[[ PROVIDED MATERIAL, beginning ]]

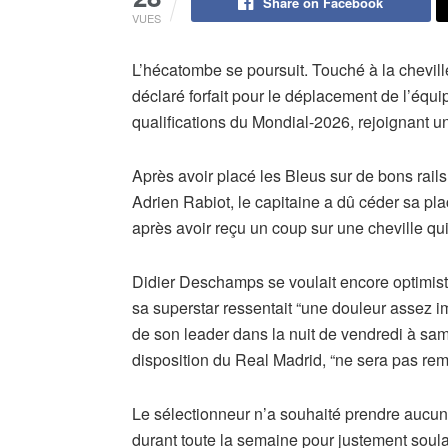
Share on Facebook
VUES
L’hécatombe se poursuit. Touché à la chevill
déclaré forfait pour le déplacement de l’équ
qualifications du Mondial-2026, rejoignant un
Après avoir placé les Bleus sur de bons rail
Adrien Rabiot, le capitaine a dû céder sa pl
après avoir reçu un coup sur une cheville qui
Didier Deschamps se voulait encore optimiste
sa superstar ressentait “une douleur assez im
de son leader dans la nuit de vendredi à same
disposition du Real Madrid, “ne sera pas rem
Le sélectionneur n’a souhaité prendre aucun
durant toute la semaine pour justement soula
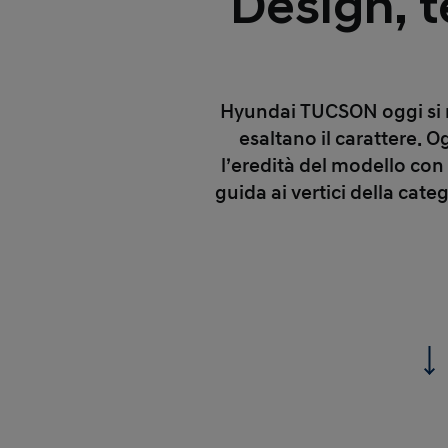
Design, t
Hyundai TUCSON oggi si 
esaltano il carattere. 
l’eredità del modello con 
guida ai vertici della cat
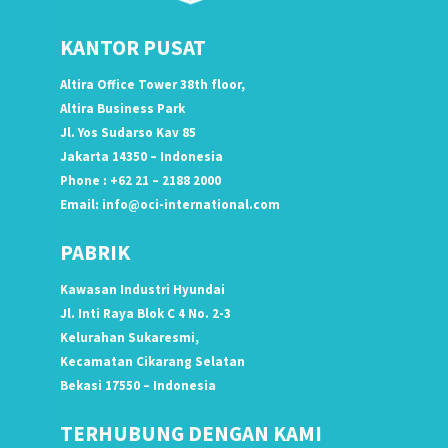
KANTOR PUSAT
Altira Office Tower 38th floor,
Altira Business Park
Jl. Yos Sudarso Kav 85
Jakarta 14350 – Indonesia
Phone : +62 21 – 2188 2000
Email:
info@oci-international.com
PABRIK
Kawasan Industri Hyundai
Jl. Inti Raya Blok C 4 No. 2-3
Kelurahan Sukaresmi,
Kecamatan Cikarang Selatan
Bekasi 17550 – Indonesia
TERHUBUNG DENGAN KAMI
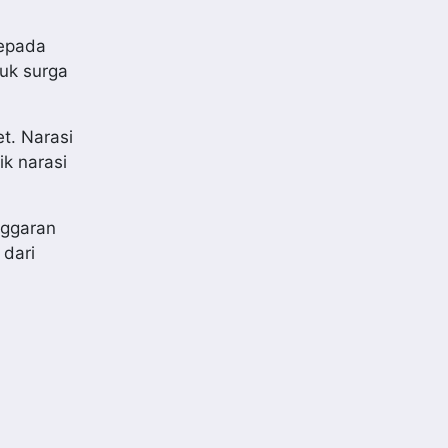
kepada
suk surga
t. Narasi
k narasi
nggaran
 dari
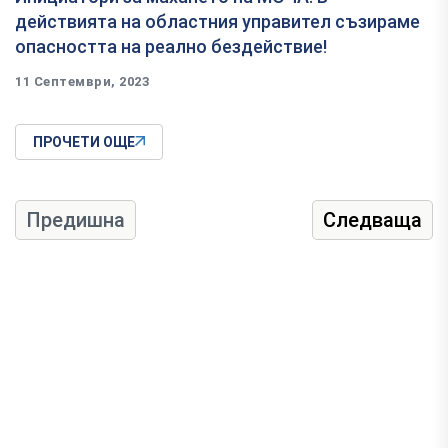
действията на областния управител съзираме
опасността на реално бездействие!
11 Септември, 2023
ПРОЧЕТИ ОЩЕ
Предишна
Следваща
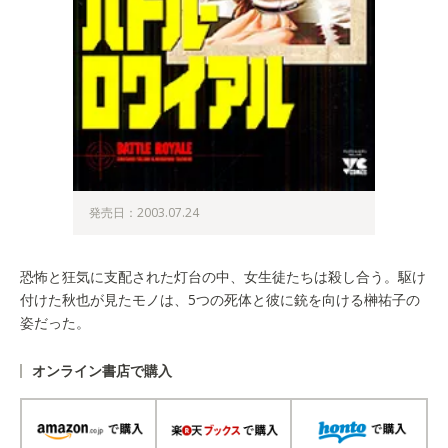
発売日：2003.07.24
恐怖と狂気に支配された灯台の中、女生徒たちは殺し合う。駆け
付けた秋也が見たモノは、5つの死体と彼に銃を向ける榊祐子の
姿だった。
オンライン書店で購入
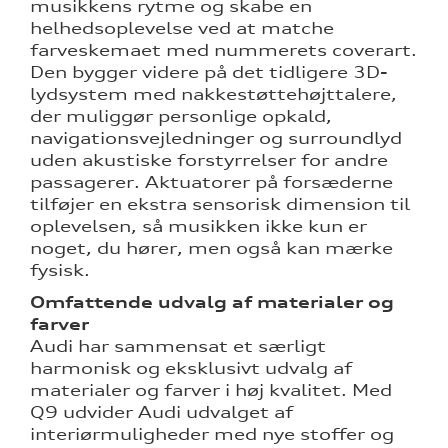
musikkens rytme og skabe en
helhedsoplevelse ved at matche
farveskemaet med nummerets coverart.
Den bygger videre på det tidligere 3D-
lydsystem med nakkestøttehøjttalere,
der muliggør personlige opkald,
navigationsvejledninger og surroundlyd
uden akustiske forstyrrelser for andre
passagerer. Aktuatorer på forsæderne
tilføjer en ekstra sensorisk dimension til
oplevelsen, så musikken ikke kun er
noget, du hører, men også kan mærke
fysisk.
Omfattende udvalg af materialer og
farver
Audi har sammensat et særligt
harmonisk og eksklusivt udvalg af
materialer og farver i høj kvalitet. Med
Q9 udvider Audi udvalget af
interiørmuligheder med nye stoffer og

[[ PROVIDED MATERIAL, end ]]

TASK OBJECTIVE: Every line that contains "Hyundai" should be copied out of the data.

RESULT:
Hyundai TUCSON oggi si 
Kawasan Industri Hyundai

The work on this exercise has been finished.